Specifically, how does one “borrow” or “sell” stock they don’t actually own?

In: 8

Typically when you’re borrowing the stock, you’re signing a contract of sorts that says you will pay a certain fee up front plus interest on the value of the stock until you return it/the contract expires. The person lending the stock typically comes out ahead regardless since they get some money and the guarantee that their stock will be returned.

Step 1: You borrow a stock from broker.

Step 2: while borrowing, you and broker agree on contract

Step 3: contract states you are borrowing stock from broker to sell it and then purchases the same stock from open market.

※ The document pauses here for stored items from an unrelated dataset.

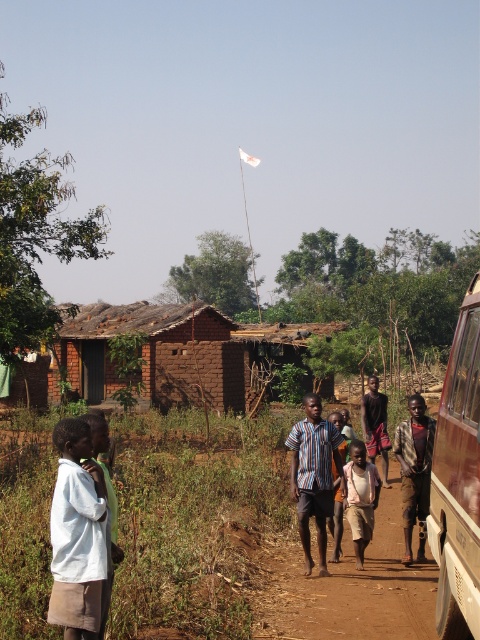 Question: Is rustic wood school bus at right closer to camera compared to light brown cotton shirt at center?

Choices:
 (A) no
 (B) yes

Answer: (B)

Question: Estimate the real-world distances between objects in this image. Which object is farther from the rustic wood school bus at right?

Choices:
 (A) brown woven cloth at center
 (B) light brown cotton shirt at center
 (C) white cotton shirt at lower left
 (D) striped cotton shirt at center

Answer: (C)

Question: Does light brown cotton shirt at center appear over dark brown fabric shirt at center?

Choices:
 (A) no
 (B) yes

Answer: (A)

Question: Can you confirm if rustic wood school bus at right is positioned to the left of white cotton shirt at lower left?

Choices:
 (A) no
 (B) yes

Answer: (A)

Question: Which point is closer to the camera?

Choices:
 (A) striped cotton shirt at center
 (B) dark brown fabric shirt at center

Answer: (A)

Question: Which point is farther to the camera?

Choices:
 (A) (365, 490)
 (B) (384, 448)

Answer: (B)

Step 4: After purchasing it back you are returning that stock back to broker on or before specific date and time.

Why short it?
If you feel that stock will be valued less in next 4 hours then you short sell it at $100, and if its market value goes down in 4 hours, let’s say $90. Then you purchase it back at $90.

$10 is your gross profit.

The typical investor doesn’t do the borrowing directly. A typical investor opens an account with a brokerage and, if qualified, are given stock shorting privileges. The investor enters a request to short the stock and the brokerage does the rest. The broker borrows the shares on behalf of the investor and sells the stock. In order to do a short sale, the investor must have enough funds in their account (by SEC regulations)

The investor pays a fee for this. When they close the short position, their gain or loss is recorded. If the stock appreciates a lot during the period of the short, ie the short begins to lose a lot of money, the investor will likely receive a margin call and be required to top up their brokerage account.

To a typical investor, this operates as the “reverse” of buying a share ie it is a contract that makes more gains the more a share price falls. The mechanics are all done by the broker.

The long and short of it is accumulating profit regardless of the harm caused to the corporation and other stock holders. On the surface this seems unethical if not immoral. Yet this is legal.
Similarly those who take over a company, then gut it and then mark up product prices exponentially. Think of insulin. Again all legal.

It’s not that different from borrowing money to buy a house or car…. Banks/brokerage lend out other customers’ money/shares. You repay the loan or cover the short and the money or shares are returned to customers. It’s done on an abstract basis, ie. if you own shares or have money in a bank, they’re not going to tell you that you can’t sell your shares or pull out money because it’s being lent to another customer.